Destroying occult items


log in or register to remove this ad

Hand of Evil

Hero
Epic
It should always be a fear to the players that 'destroying' a powerful magical artifact or occult items will be more destructive, than the use of it. You make be better off building a way to defuse the device. Now, a storage place is good but don't store more than one device there, you don't want them to interact. Plus, it is a security nightmare.
 

Mallus

Legend
What would be a good way to destroy Cthulhu Mythos-type occult items, staying within the conditions set below?
1) It is 1776
2) The PCs have no access to magic of any sort.
3) The process will not involve anything at all religious, even in the slightest degree.
Is throwing them into an active volcano too off-brand for the Mythos? Maybe sinking them into the ruins of Atlantis (which, of course, would be painted with a big Elder Sign).
 


Dannyalcatraz

Schmoderator
Staff member
Supporter
Each item might require its own specific undoing process.
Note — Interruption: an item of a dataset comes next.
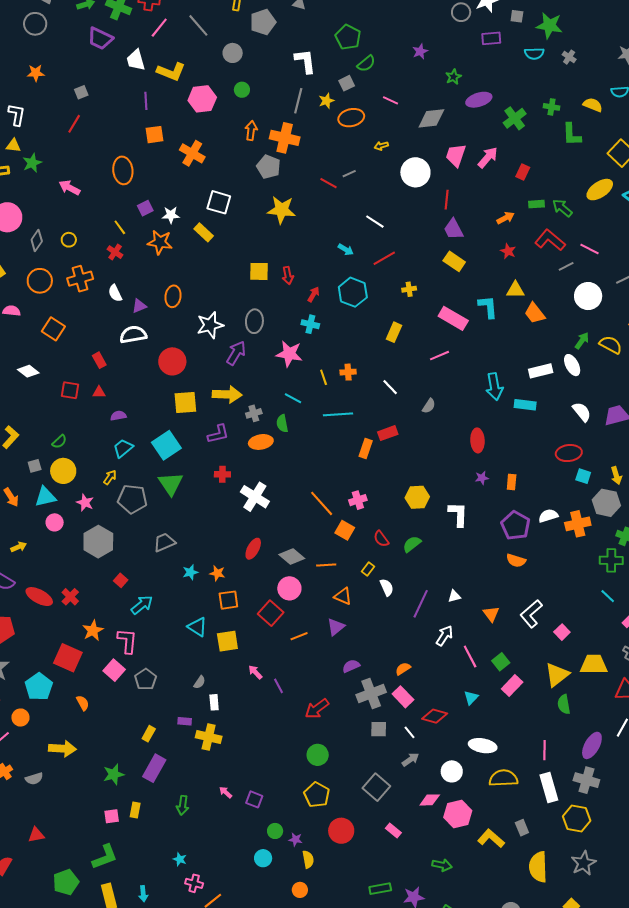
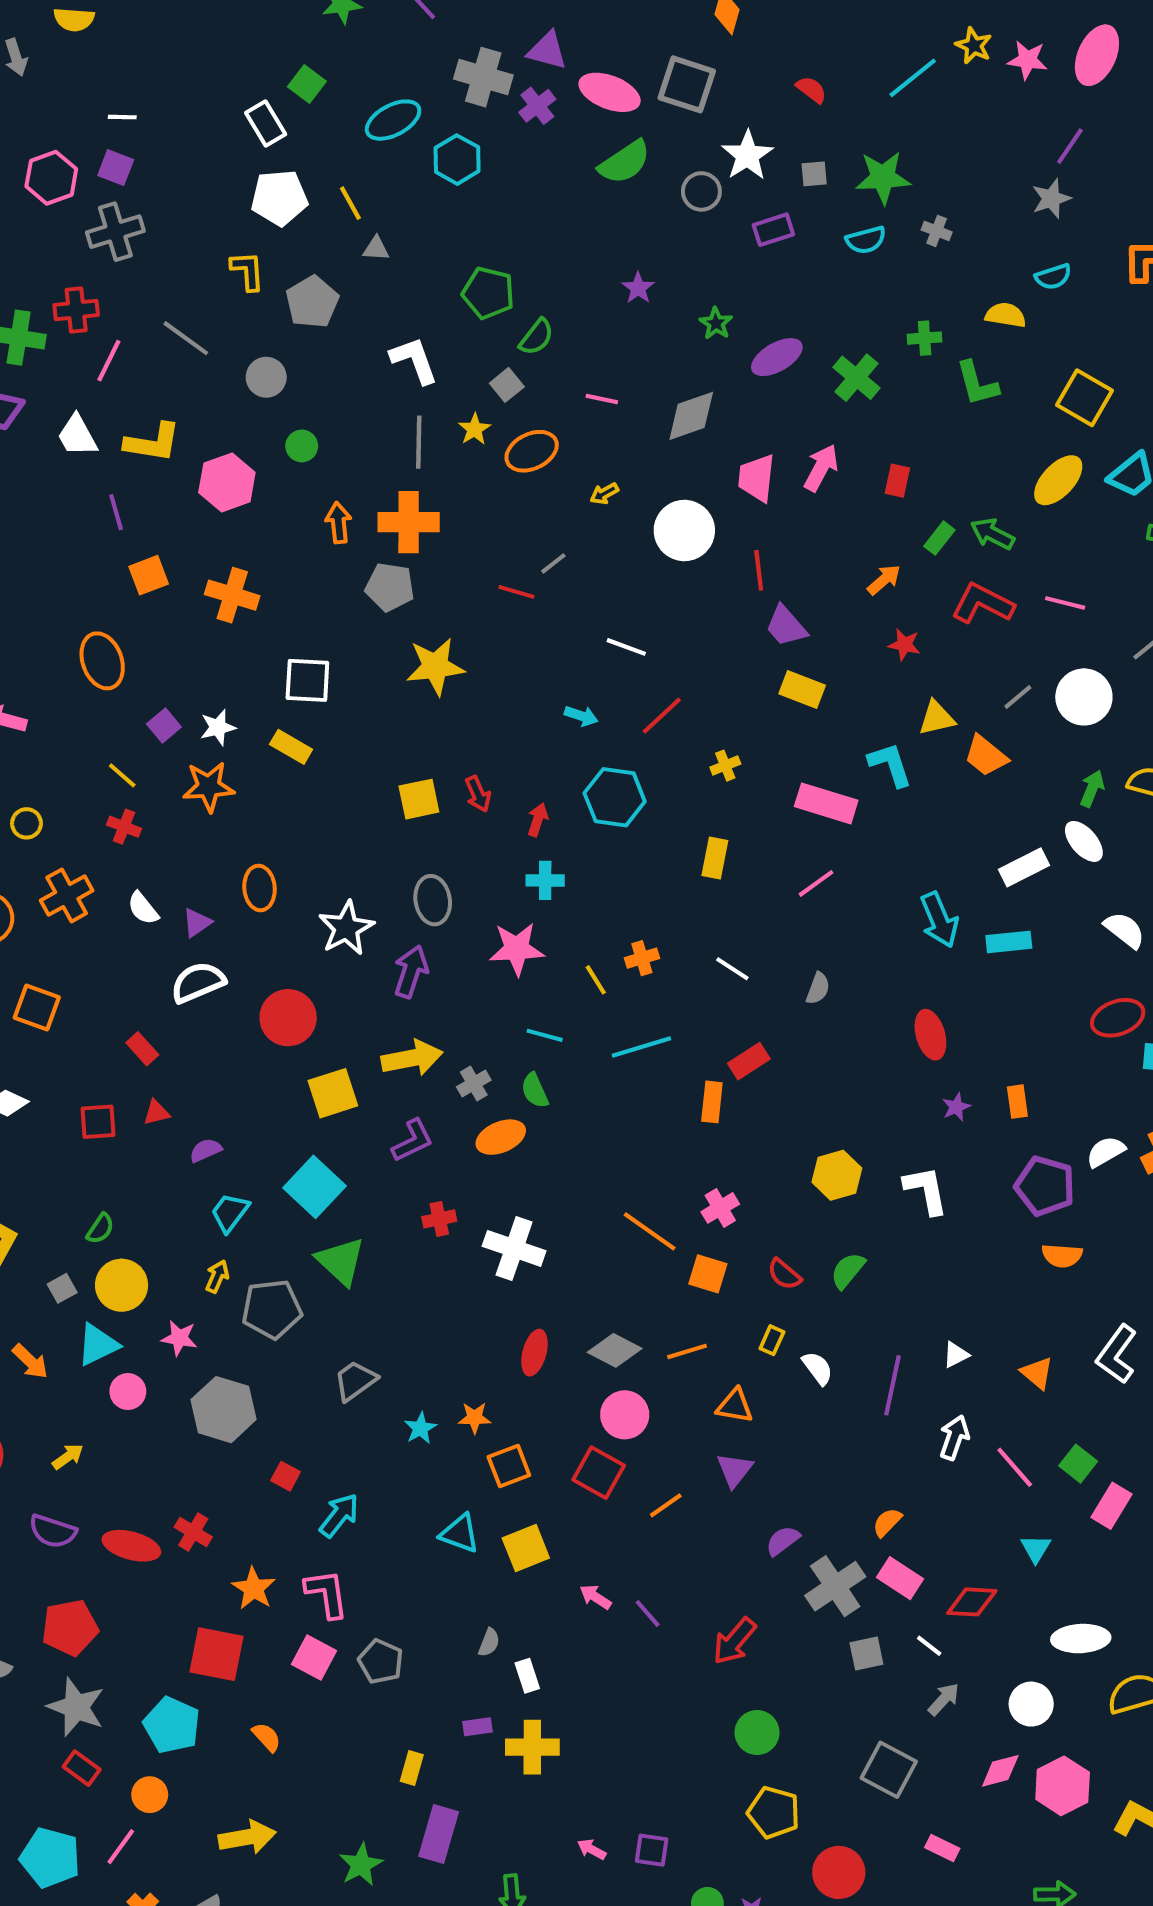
green rectangle: (537, 204) -> (939, 538), turned -35
gray line: (566, 266) -> (1018, 697), moved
Until that is discovered, occult items might be encased in one of the materials mentioned above (bronze, concrete) or the like, and stored in special, possibly guarded vaults or relatively inaccessible locations.

Look at Friday the Thirteenth: the Series (a single family) Warehouse 13 (government agencies) or Brandon Frazier’s The Mummy (religious organizations) and other sources for yoinking ideas.

It may even be that some things are not permanently destroyab by resources at humanity’s disposal at this point in time, so making them inaccessible may be the only option available.
 

aramis erak

Legend
Not all of DC. Just the Pentagon.
There are multiple elements that go back to the creation of DC... the pentagram and the compass WHich both can be extracted from the street grids. Multiple times. While the architect, l'Enfant, was no Mason, many of his supporters were, and it's possible that he put those damned diagonal streets in to create multiple pentacles and compasses (aka dividers) as a nod to his supporters...

The Pentagon is MUCH later, and not in the area with the wonky roads.
 

Dannyalcatraz

Schmoderator
Staff member
Supporter
While the architect, l'Enfant, was no Mason, many of his supporters were, and it's possible that he put those damned diagonal streets in to create multiple pentacles and compasses (aka dividers) as a nod to his supporters...
Good thing he wasn‘t a Le Marchand, eh?

”Wow, I think I just found the shortest route across DC!”

”Come, Über driver, you have such sights to show us…and we, you! No fares now, only…exquisite suffering!”
 

aramis erak

Legend
Good thing he wasn‘t a Le Marchand, eh?

”Wow, I think I just found the shortest route across DC!”

”Come, Über driver, you have such sights to show us…and we, you! No fares now, only…exquisite suffering!”
Living near a town where it's pretty clear it was originally 3 separate ones with different grid orientations, and some of the roads left in straight shot... diagonals across the grid are almost certainly going to cause snarls at the major intersections. West of Kings is one grid, it matches up east north of Buchannon; south of Buchannon and east of Kings, a different angle (about 30° off, I think), OSU campus grid a third angle, about 10° off from the northern grid... and funky off of Circle west of 29th and north of Harrison; outside is perpendicular to local angle of Circle, while inside is the main Corvallis grid... Tyler and 29th has some interesting grid-variance...

Heck, the city I grew up in was originally several separate townships (4 of them at one point incorporated as cities)... Anchorage had one grid aligned to a miscalculated north, Spenard a slightly different one, Muldoon and Mountain View both aligned almost to the Anchorage one, and both Jewel Lake and Dimond townships with yet another north... they're all close to north-south... but they have wibbles and wobbles and "not quite right" .... but very few diagonals.

DC's roadgrid has been an element of consternation and controversy since it began.
Which makes it a great subject for being tied to the mythos... or other conspiracy cults... despite no good reasons for most of those diagonals.
Why no one has "fixed" it is a real world case of politics, historic preservation, and bureaucratic inertia... but in games? Let the pareidolia run rampant...
 


MarkB

Legend
I like the idea of each item needing a unique means of disposal, but just to add one that hasn't been mentioned, how about concentrated sunlight? Like, they have to commandeer the best astronomical telescope of the time, train it directly on the sun, and put the artifact on the opposite end. Probably ruining the telescope and maybe setting the building on fire in the process.